I am refereshing my familiarity with streams by looking at PharoByExample1 which says... "You have to remember that each time you open a stream on a file, you have to close it too." Does that mean if in Workspace I iteratively develop some code to process a stream, so that I am continually running... myStream := FileStream readOnlyFileNamed: 'C:\test.txt. ...so that 'myStream' is overwritten each time such that I lose reference to the previous stream, and I am no longer able to send #close to it, am I creating a memory leak in my image ? My prior assumption has been that once 'myStream' drops the reference drops to the previous stream, garbage collection would take care of 'everything'. cheers -ben |
Ben,
On 03 Nov 2012, at 03:23, Ben Coman <[hidden email]> wrote: > I am refereshing my familiarity with streams by looking at PharoByExample1 which says... > "You have to remember that each time you open a stream on a file, you have to close it too." > > Does that mean if in Workspace I iteratively develop some code to process a stream, so that I am continually running... > myStream := FileStream readOnlyFileNamed: 'C:\test.txt. > ...so that 'myStream' is overwritten each time such that I lose reference to the previous stream, and I am no longer able to send #close to it, > am I creating a memory leak in my image ? > > My prior assumption has been that once 'myStream' drops the reference drops to the previous stream, garbage collection would take care of 'everything'. > > cheers -ben Yes, external resources need to be closed, even though finialization (the garbage collector telling an object that it is about to become garbage) will try to clean up as well but it might take some time.

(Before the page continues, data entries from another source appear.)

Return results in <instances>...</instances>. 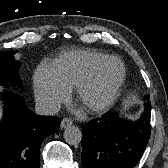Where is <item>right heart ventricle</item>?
Masks as SVG:
<instances>
[{"label":"right heart ventricle","instance_id":"obj_1","mask_svg":"<svg viewBox=\"0 0 168 168\" xmlns=\"http://www.w3.org/2000/svg\"><path fill=\"white\" fill-rule=\"evenodd\" d=\"M106 56L92 50H73L60 55L51 67L58 79L67 88L72 89L98 61Z\"/></svg>","mask_w":168,"mask_h":168}]
</instances>
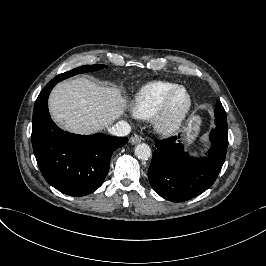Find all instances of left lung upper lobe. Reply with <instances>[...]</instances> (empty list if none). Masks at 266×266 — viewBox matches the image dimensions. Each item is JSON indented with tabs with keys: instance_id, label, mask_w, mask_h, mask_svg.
Returning <instances> with one entry per match:
<instances>
[{
	"instance_id": "5c2ea615",
	"label": "left lung upper lobe",
	"mask_w": 266,
	"mask_h": 266,
	"mask_svg": "<svg viewBox=\"0 0 266 266\" xmlns=\"http://www.w3.org/2000/svg\"><path fill=\"white\" fill-rule=\"evenodd\" d=\"M215 123L219 124V123H227L226 120V113L225 110L221 104V102L217 101V105H216V110H215Z\"/></svg>"
}]
</instances>
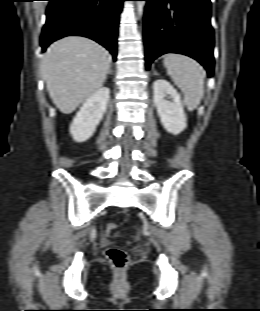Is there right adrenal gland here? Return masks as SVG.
<instances>
[{
  "mask_svg": "<svg viewBox=\"0 0 260 311\" xmlns=\"http://www.w3.org/2000/svg\"><path fill=\"white\" fill-rule=\"evenodd\" d=\"M108 74H112L111 66H110V68H109Z\"/></svg>",
  "mask_w": 260,
  "mask_h": 311,
  "instance_id": "right-adrenal-gland-1",
  "label": "right adrenal gland"
}]
</instances>
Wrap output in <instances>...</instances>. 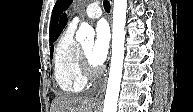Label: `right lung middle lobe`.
<instances>
[{"mask_svg":"<svg viewBox=\"0 0 193 112\" xmlns=\"http://www.w3.org/2000/svg\"><path fill=\"white\" fill-rule=\"evenodd\" d=\"M53 55V49L50 50V56L52 57Z\"/></svg>","mask_w":193,"mask_h":112,"instance_id":"dd1d6c3e","label":"right lung middle lobe"}]
</instances>
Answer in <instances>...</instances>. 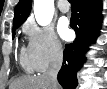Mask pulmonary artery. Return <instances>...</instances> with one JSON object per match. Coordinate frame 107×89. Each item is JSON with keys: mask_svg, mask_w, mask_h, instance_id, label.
<instances>
[{"mask_svg": "<svg viewBox=\"0 0 107 89\" xmlns=\"http://www.w3.org/2000/svg\"><path fill=\"white\" fill-rule=\"evenodd\" d=\"M58 8L61 12H64V13L69 11V5L65 0H60L58 2Z\"/></svg>", "mask_w": 107, "mask_h": 89, "instance_id": "pulmonary-artery-1", "label": "pulmonary artery"}]
</instances>
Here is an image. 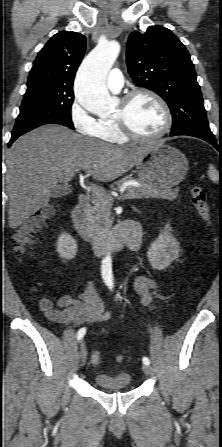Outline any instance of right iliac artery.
<instances>
[{"instance_id": "1", "label": "right iliac artery", "mask_w": 222, "mask_h": 447, "mask_svg": "<svg viewBox=\"0 0 222 447\" xmlns=\"http://www.w3.org/2000/svg\"><path fill=\"white\" fill-rule=\"evenodd\" d=\"M85 333H86V328H81V329L77 332V339H78V340H81V339L84 337Z\"/></svg>"}]
</instances>
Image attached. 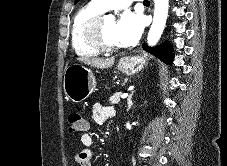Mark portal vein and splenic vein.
Masks as SVG:
<instances>
[{
	"label": "portal vein and splenic vein",
	"instance_id": "obj_1",
	"mask_svg": "<svg viewBox=\"0 0 227 166\" xmlns=\"http://www.w3.org/2000/svg\"><path fill=\"white\" fill-rule=\"evenodd\" d=\"M127 96H128V93H125L121 96V98L124 99V98H127Z\"/></svg>",
	"mask_w": 227,
	"mask_h": 166
}]
</instances>
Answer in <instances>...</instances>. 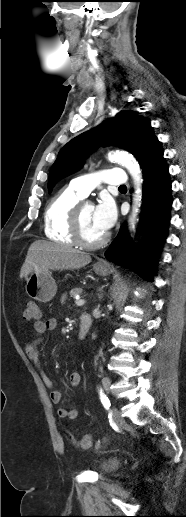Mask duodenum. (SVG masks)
Masks as SVG:
<instances>
[{
  "label": "duodenum",
  "instance_id": "410a0bca",
  "mask_svg": "<svg viewBox=\"0 0 186 517\" xmlns=\"http://www.w3.org/2000/svg\"><path fill=\"white\" fill-rule=\"evenodd\" d=\"M91 326H92V319H91V316L87 313H83L80 317V322H79V327H78V332H77V338L79 341H83L90 329H91Z\"/></svg>",
  "mask_w": 186,
  "mask_h": 517
}]
</instances>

The proper idiom to use is FileStream readOnlyFileNamed: 'C:\test.txt' do: [ :stream | … ]. or in Pharo 2.0 'C:\test.txt' asFileReference readStreamDo: [ :stream | … ]. 'C:\test.txt' asFileReference writeStreamDo: [ :stream | … ]. HTH, Sven -- Sven Van Caekenberghe http://stfx.eu Smalltalk is the Red Pill |
Thanks Sven... and also thanks very much for your NeoCSV package [1]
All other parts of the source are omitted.